— WHAT IS EXPECTED —
Below are records with pictures; copy word for word only the lines between the line with "странные фигур" and the line with "Nous contacter", inclusive, and drop the pictures.

— INFORMATION GIVEN —
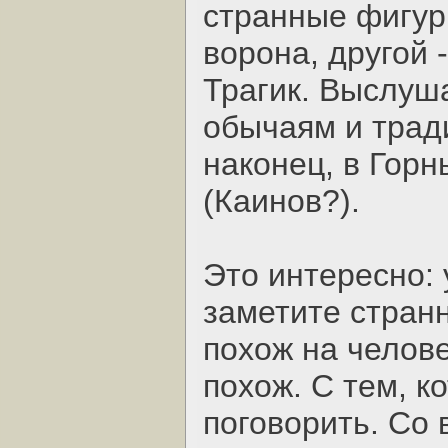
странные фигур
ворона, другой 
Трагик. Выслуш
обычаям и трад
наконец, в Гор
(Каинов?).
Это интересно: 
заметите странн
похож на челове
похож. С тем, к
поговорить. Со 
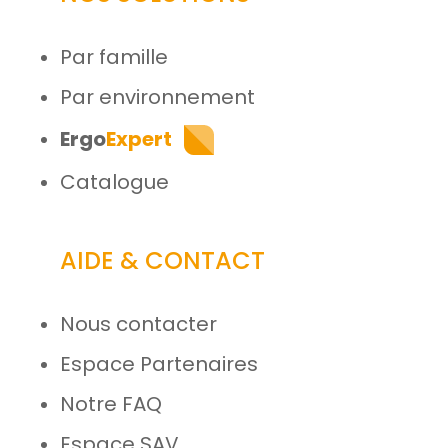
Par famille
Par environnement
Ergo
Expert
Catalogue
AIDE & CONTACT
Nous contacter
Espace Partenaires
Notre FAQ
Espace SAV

--

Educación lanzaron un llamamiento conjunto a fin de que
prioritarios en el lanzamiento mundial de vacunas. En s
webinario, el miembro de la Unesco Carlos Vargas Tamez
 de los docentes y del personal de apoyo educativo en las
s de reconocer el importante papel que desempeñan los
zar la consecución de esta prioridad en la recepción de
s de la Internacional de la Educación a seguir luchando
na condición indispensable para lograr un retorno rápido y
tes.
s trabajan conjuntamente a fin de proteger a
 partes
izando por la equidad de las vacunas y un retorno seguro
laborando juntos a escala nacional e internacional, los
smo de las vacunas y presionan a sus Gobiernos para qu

— FINISHED TASK —
странные фигур
ворона, другой 
Трагик. Выслуш
обычаям и трад
наконец, в Гор
(Каинов?).
Это интересно: 
заметите странн
похож на челове
похож. С тем, к
поговорить. Со 
Par famille
Par environnement
Ergo
Expert
Catalogue
AIDE & CONTACT
Nous contacter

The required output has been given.